4. Originally Posted by jwopitz
could it really be that simple?

d = a + 2 * cos60 * a,
No, this is NOT right. Where did you get it?

d = a + 2 * 0.5 * a,
d = 2a,
d / 2 = a

No way!!! Is this right? Can someone confirm this because it seems to good to be true. Maybe Occham's Razor is right.
No, that's not right. The correct answer is even simpler: Drawing lines from the vertices of the hexagon to the center divides it into 6 equilateral triangles: d= a. That's a well known property or a regular hexagon.
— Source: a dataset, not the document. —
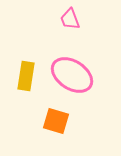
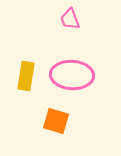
pink ellipse: rotated 30 degrees counterclockwise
5. I got the formula d = a + 2 * cos60 * a by saying that a regular hexagon has 6 sides whose lengths are = a. If you bisect the hexagon with a line you are left with a trapezoid where the longer side is = d and the 3 other sides are = a. The two acute angles are 60º each and the two obtuse angles are 120º each. This yields the above formula.

I am a bit confused by your response as I came to the same conclusion regarding the 6 equilateral triangles however you contradict your own statement by say d = a. Drawing straight lines through the opposite vertices of the hexagon would yield two sides of two triangles to be parallel and continuous. Given that 2r = d for circles then 2a = d for a hexagon. Maybe it was a typo.

Doing some simple checking on my original formula, it indeed works along with the d = 2a formula. Just a round about way of getting to the same solution. Thanks for the help.